*** Begin section ***

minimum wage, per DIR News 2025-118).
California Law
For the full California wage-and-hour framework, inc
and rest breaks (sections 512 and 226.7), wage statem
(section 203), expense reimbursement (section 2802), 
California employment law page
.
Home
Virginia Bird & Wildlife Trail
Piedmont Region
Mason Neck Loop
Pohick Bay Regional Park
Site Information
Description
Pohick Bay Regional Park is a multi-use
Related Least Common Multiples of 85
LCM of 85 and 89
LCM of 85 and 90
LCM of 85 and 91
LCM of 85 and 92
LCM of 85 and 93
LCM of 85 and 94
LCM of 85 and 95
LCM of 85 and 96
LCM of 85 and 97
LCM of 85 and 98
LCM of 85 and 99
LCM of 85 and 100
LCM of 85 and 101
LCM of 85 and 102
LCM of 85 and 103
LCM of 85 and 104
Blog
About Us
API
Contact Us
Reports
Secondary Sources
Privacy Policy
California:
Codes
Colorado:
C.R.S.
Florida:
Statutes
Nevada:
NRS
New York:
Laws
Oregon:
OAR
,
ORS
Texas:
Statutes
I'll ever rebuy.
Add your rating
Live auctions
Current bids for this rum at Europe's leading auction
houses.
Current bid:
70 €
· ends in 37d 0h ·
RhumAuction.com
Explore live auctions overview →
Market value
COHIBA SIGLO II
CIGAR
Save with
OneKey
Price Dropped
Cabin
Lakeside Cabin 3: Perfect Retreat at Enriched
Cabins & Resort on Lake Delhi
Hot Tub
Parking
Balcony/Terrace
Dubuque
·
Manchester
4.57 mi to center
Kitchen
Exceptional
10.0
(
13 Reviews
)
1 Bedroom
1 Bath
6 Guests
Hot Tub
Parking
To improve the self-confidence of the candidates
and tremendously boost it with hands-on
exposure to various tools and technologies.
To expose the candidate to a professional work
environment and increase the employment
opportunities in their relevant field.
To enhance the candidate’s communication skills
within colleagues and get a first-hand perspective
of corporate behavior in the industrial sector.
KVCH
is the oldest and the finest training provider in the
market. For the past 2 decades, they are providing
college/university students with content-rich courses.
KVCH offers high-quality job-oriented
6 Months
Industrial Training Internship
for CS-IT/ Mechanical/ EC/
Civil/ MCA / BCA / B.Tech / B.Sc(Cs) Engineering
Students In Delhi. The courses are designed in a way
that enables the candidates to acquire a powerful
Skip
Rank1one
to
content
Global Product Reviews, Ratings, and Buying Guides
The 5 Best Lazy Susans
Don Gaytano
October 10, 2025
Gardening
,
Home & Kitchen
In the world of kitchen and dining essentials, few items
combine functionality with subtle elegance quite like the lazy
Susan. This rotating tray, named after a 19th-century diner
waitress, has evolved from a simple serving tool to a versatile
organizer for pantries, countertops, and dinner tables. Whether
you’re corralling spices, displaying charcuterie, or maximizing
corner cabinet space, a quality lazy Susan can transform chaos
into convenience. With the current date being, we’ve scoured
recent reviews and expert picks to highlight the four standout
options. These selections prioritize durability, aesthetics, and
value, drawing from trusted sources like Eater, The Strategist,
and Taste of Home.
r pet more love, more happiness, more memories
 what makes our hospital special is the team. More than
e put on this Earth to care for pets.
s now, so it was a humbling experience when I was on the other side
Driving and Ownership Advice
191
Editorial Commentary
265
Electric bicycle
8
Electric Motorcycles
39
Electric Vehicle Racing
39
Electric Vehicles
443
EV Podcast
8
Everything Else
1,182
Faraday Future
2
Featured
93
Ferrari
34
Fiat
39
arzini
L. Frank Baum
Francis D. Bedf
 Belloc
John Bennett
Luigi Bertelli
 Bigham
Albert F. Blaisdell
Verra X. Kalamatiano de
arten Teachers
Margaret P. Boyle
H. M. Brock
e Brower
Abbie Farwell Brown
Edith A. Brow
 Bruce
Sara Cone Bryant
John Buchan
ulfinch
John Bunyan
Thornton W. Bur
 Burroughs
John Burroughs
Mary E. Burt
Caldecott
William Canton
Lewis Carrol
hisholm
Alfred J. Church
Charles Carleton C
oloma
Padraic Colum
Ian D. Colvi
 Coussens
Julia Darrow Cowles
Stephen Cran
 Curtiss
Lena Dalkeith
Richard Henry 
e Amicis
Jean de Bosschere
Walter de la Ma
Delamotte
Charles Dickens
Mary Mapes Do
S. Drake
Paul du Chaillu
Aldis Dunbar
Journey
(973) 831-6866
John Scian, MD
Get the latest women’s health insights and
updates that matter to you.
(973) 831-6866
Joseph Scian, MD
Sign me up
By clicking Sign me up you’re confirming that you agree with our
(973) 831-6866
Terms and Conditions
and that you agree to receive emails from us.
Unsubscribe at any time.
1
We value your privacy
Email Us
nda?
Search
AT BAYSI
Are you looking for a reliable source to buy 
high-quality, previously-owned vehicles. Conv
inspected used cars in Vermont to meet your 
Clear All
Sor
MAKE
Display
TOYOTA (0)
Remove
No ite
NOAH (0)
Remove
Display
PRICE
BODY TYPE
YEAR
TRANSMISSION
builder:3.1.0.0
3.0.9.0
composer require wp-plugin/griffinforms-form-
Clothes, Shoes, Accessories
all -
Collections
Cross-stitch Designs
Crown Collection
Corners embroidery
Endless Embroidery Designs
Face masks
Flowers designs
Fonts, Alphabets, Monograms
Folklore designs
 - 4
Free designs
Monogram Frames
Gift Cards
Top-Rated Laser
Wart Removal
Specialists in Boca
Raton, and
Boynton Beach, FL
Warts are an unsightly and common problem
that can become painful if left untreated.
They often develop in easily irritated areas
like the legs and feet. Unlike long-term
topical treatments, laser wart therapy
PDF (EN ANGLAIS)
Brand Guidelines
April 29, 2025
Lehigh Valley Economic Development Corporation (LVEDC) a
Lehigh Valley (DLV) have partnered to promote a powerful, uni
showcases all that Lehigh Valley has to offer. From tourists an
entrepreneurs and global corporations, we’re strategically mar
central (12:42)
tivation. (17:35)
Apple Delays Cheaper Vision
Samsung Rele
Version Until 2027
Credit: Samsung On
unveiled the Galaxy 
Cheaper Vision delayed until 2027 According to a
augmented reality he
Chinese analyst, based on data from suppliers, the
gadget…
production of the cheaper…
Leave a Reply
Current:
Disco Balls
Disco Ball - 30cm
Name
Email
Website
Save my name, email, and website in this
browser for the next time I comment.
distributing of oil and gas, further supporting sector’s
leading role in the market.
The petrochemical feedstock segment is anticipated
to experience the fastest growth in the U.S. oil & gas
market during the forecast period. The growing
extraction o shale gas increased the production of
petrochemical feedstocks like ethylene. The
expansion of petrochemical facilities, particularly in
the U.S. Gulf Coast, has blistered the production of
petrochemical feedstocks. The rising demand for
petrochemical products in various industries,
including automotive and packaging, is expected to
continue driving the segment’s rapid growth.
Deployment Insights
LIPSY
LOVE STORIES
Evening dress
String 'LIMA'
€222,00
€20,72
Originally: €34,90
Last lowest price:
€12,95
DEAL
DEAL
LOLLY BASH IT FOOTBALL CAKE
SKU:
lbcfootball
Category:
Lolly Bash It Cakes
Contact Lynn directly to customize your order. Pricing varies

*** End section ***

→ TASK DESCRIPTION
With no line skipped, copy the entries exactly as written.

→ ANSWER BOX
minimum wage, per DIR News 2025-118).
California Law
For the full California wage-and-hour framework, inc
and rest breaks (sections 512 and 226.7), wage statem
(section 203), expense reimbursement (section 2802), 
California employment law page
.
Home
Virginia Bird & Wildlife Trail
Piedmont Region
Mason Neck Loop
Pohick Bay Regional Park
Site Information
Description
Pohick Bay Regional Park is a multi-use
Related Least Common Multiples of 85
LCM of 85 and 89
LCM of 85 and 90
LCM of 85 and 91
LCM of 85 and 92
LCM of 85 and 93
LCM of 85 and 94
LCM of 85 and 95
LCM of 85 and 96
LCM of 85 and 97
LCM of 85 and 98
LCM of 85 and 99
LCM of 85 and 100
LCM of 85 and 101
LCM of 85 and 102
LCM of 85 and 103
LCM of 85 and 104
Blog
About Us
API
Contact Us
Reports
Secondary Sources
Privacy Policy
California:
Codes
Colorado:
C.R.S.
Florida:
Statutes
Nevada:
NRS
New York:
Laws
Oregon:
OAR
,
ORS
Texas:
Statutes
I'll ever rebuy.
Add your rating
Live auctions
Current bids for this rum at Europe's leading auction
houses.
Current bid:
70 €
· ends in 37d 0h ·
RhumAuction.com
Explore live auctions overview →
Market value
COHIBA SIGLO II
CIGAR
Save with
OneKey
Price Dropped
Cabin
Lakeside Cabin 3: Perfect Retreat at Enriched
Cabins & Resort on Lake Delhi
Hot Tub
Parking
Balcony/Terrace
Dubuque
·
Manchester
4.57 mi to center
Kitchen
Exceptional
10.0
(
13 Reviews
)
1 Bedroom
1 Bath
6 Guests
Hot Tub
Parking
To improve the self-confidence of the candidates
and tremendously boost it with hands-on
exposure to various tools and technologies.
To expose the candidate to a professional work
environment and increase the employment
opportunities in their relevant field.
To enhance the candidate’s communication skills
within colleagues and get a first-hand perspective
of corporate behavior in the industrial sector.
KVCH
is the oldest and the finest training provider in the
market. For the past 2 decades, they are providing
college/university students with content-rich courses.
KVCH offers high-quality job-oriented
6 Months
Industrial Training Internship
for CS-IT/ Mechanical/ EC/
Civil/ MCA / BCA / B.Tech / B.Sc(Cs) Engineering
Students In Delhi. The courses are designed in a way
that enables the candidates to acquire a powerful
Skip
Rank1one
to
content
Global Product Reviews, Ratings, and Buying Guides
The 5 Best Lazy Susans
Don Gaytano
October 10, 2025
Gardening
,
Home & Kitchen
In the world of kitchen and dining essentials, few items
combine functionality with subtle elegance quite like the lazy
Susan. This rotating tray, named after a 19th-century diner
waitress, has evolved from a simple serving tool to a versatile
organizer for pantries, countertops, and dinner tables. Whether
you’re corralling spices, displaying charcuterie, or maximizing
corner cabinet space, a quality lazy Susan can transform chaos
into convenience. With the current date being, we’ve scoured
recent reviews and expert picks to highlight the four standout
options. These selections prioritize durability, aesthetics, and
value, drawing from trusted sources like Eater, The Strategist,
and Taste of Home.
r pet more love, more happiness, more memories
 what makes our hospital special is the team. More than
e put on this Earth to care for pets.
s now, so it was a humbling experience when I was on the other side
Driving and Ownership Advice
191
Editorial Commentary
265
Electric bicycle
8
Electric Motorcycles
39
Electric Vehicle Racing
39
Electric Vehicles
443
EV Podcast
8
Everything Else
1,182
Faraday Future
2
Featured
93
Ferrari
34
Fiat
39
arzini
L. Frank Baum
Francis D. Bedf
 Belloc
John Bennett
Luigi Bertelli
 Bigham
Albert F. Blaisdell
Verra X. Kalamatiano de
arten Teachers
Margaret P. Boyle
H. M. Brock
e Brower
Abbie Farwell Brown
Edith A. Brow
 Bruce
Sara Cone Bryant
John Buchan
ulfinch
John Bunyan
Thornton W. Bur
 Burroughs
John Burroughs
Mary E. Burt
Caldecott
William Canton
Lewis Carrol
hisholm
Alfred J. Church
Charles Carleton C
oloma
Padraic Colum
Ian D. Colvi
 Coussens
Julia Darrow Cowles
Stephen Cran
 Curtiss
Lena Dalkeith
Richard Henry 
e Amicis
Jean de Bosschere
Walter de la Ma
Delamotte
Charles Dickens
Mary Mapes Do
S. Drake
Paul du Chaillu
Aldis Dunbar
Journey
(973) 831-6866
John Scian, MD
Get the latest women’s health insights and
updates that matter to you.
(973) 831-6866
Joseph Scian, MD
Sign me up
By clicking Sign me up you’re confirming that you agree with our
(973) 831-6866
Terms and Conditions
and that you agree to receive emails from us.
Unsubscribe at any time.
1
We value your privacy
Email Us
nda?
Search
AT BAYSI
Are you looking for a reliable source to buy 
high-quality, previously-owned vehicles. Conv
inspected used cars in Vermont to meet your 
Clear All
Sor
MAKE
Display
TOYOTA (0)
Remove
No ite
NOAH (0)
Remove
Display
PRICE
BODY TYPE
YEAR
TRANSMISSION
builder:3.1.0.0
3.0.9.0
composer require wp-plugin/griffinforms-form-
Clothes, Shoes, Accessories
all -
Collections
Cross-stitch Designs
Crown Collection
Corners embroidery
Endless Embroidery Designs
Face masks
Flowers designs
Fonts, Alphabets, Monograms
Folklore designs
 - 4
Free designs
Monogram Frames
Gift Cards
Top-Rated Laser
Wart Removal
Specialists in Boca
Raton, and
Boynton Beach, FL
Warts are an unsightly and common problem
that can become painful if left untreated.
They often develop in easily irritated areas
like the legs and feet. Unlike long-term
topical treatments, laser wart therapy
PDF (EN ANGLAIS)
Brand Guidelines
April 29, 2025
Lehigh Valley Economic Development Corporation (LVEDC) a
Lehigh Valley (DLV) have partnered to promote a powerful, uni
showcases all that Lehigh Valley has to offer. From tourists an
entrepreneurs and global corporations, we’re strategically mar
central (12:42)
tivation. (17:35)
Apple Delays Cheaper Vision
Samsung Rele
Version Until 2027
Credit: Samsung On
unveiled the Galaxy 
Cheaper Vision delayed until 2027 According to a
augmented reality he
Chinese analyst, based on data from suppliers, the
gadget…
production of the cheaper…
Leave a Reply
Current:
Disco Balls
Disco Ball - 30cm
Name
Email
Website
Save my name, email, and website in this
browser for the next time I comment.
distributing of oil and gas, further supporting sector’s
leading role in the market.
The petrochemical feedstock segment is anticipated
to experience the fastest growth in the U.S. oil & gas
market during the forecast period. The growing
extraction o shale gas increased the production of
petrochemical feedstocks like ethylene. The
expansion of petrochemical facilities, particularly in
the U.S. Gulf Coast, has blistered the production of
petrochemical feedstocks. The rising demand for
petrochemical products in various industries,
including automotive and packaging, is expected to
continue driving the segment’s rapid growth.
Deployment Insights
LIPSY
LOVE STORIES
Evening dress
String 'LIMA'
€222,00
€20,72
Originally: €34,90
Last lowest price:
€12,95
DEAL
DEAL
LOLLY BASH IT FOOTBALL CAKE
SKU:
lbcfootball
Category:
Lolly Bash It Cakes
Contact Lynn directly to customize your order. Pricing varies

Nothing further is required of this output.